(Saved entries)

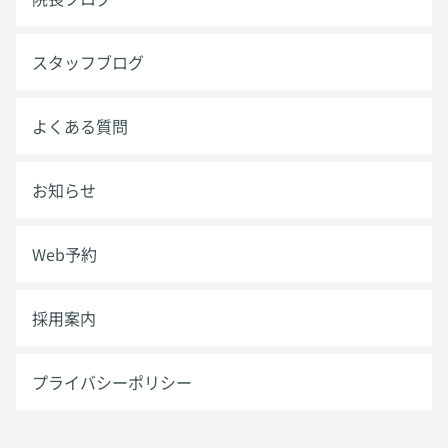
スタッフブログ
よくある質問
お知らせ
Web予約
採用案内
プライバシーポリシー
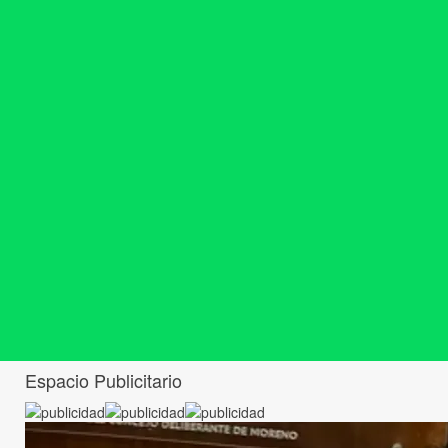
Espacio Publicitario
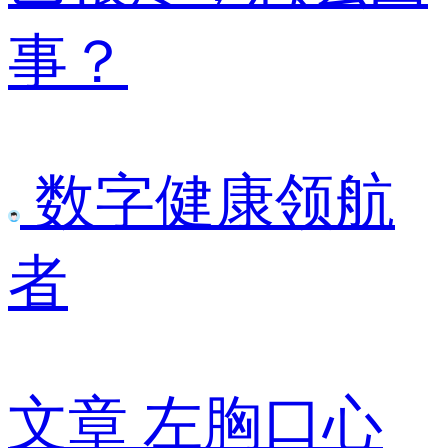
事？
数字健康领航
者
文章
左胸口心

What is needed: The records shown above are to be repeated exactly, with the pictures left out.

Response to the exercise:
スタッフブログ
よくある質問
お知らせ
Web予約
採用案内
プライバシーポリシー
Espacio Publicitario
事？
数字健康领航
者
文章
左胸口心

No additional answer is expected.